I'm taking a discrete mathematics course in my computer science studies and came across the following:
Given the relation: $$R = \{(a, b)\in\Bbb Z\ \times\Bbb Z\ | \exists z\in\ \Bbb Z\ : a - b = z\cdot p \}$$
with $p\in \Bbb N_0\;$,
prove whether or not the relation is reflexive, symmetrical, antisymmetrical or transitive.
As I understand the question I only have to provide one z that satisfies this condition for each property. Assuming that is the case I found the following answers:
The relation is:
reflexive, since $z = 0$ satisfies $a - a = z \cdot p$
$^1$symmetrical, since $a-b = z \cdot p \implies b - a = z \cdot p$ is true for $z = 0$
anti-symmetrical, since $ a- b = z \cdot p \land b-a = z \cdot p \implies a = b$ is true for $z = 0$
transitive, since $a-b = z\cdot p \land b -c = z\cdot p\implies a = c$ is true for $z = 0$
However, I think I commit some very basic fallacies, because I completely ignore p. Additionally, if we assume that R is not transitive, would I have to prove it for every z?

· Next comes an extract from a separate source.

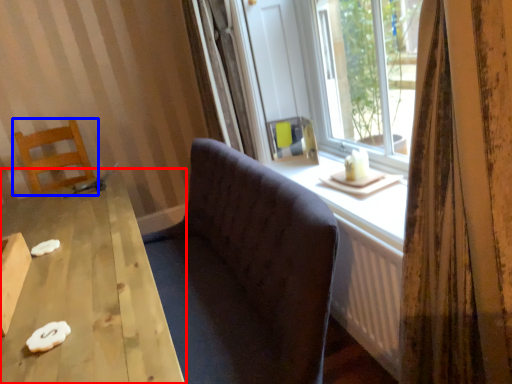 Question: Which object appears farthest to the camera in this image, table (highlighted by a red box) or chair (highlighted by a blue box)?

Choices:
 (A) table
 (B) chair

Answer: (B)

Edit: Forgot to ask a question:
Are these answers correct and if not why?
The set of evens is the set of integers such that there exists an integer $k$ such that $2k$. Your argument is analogous to saying the set of evens has the "all of them are squares" property because $4$ is a square.
Since there are evens other than the one ($4$) with $k=2$ and ordered pairs in the relation other than the ones with $z=0$, these arguments are generally invalid for general properties that say something holds for every two or three pairs in the relation (but reflexivity is okay); you were right to be suspicious.
For each property, you have to either show that it holds for all pairs in the relation or find a counterexample (which may only involve one or two $z$s). As a hint, your answers for some properties might depend on the value of $p$.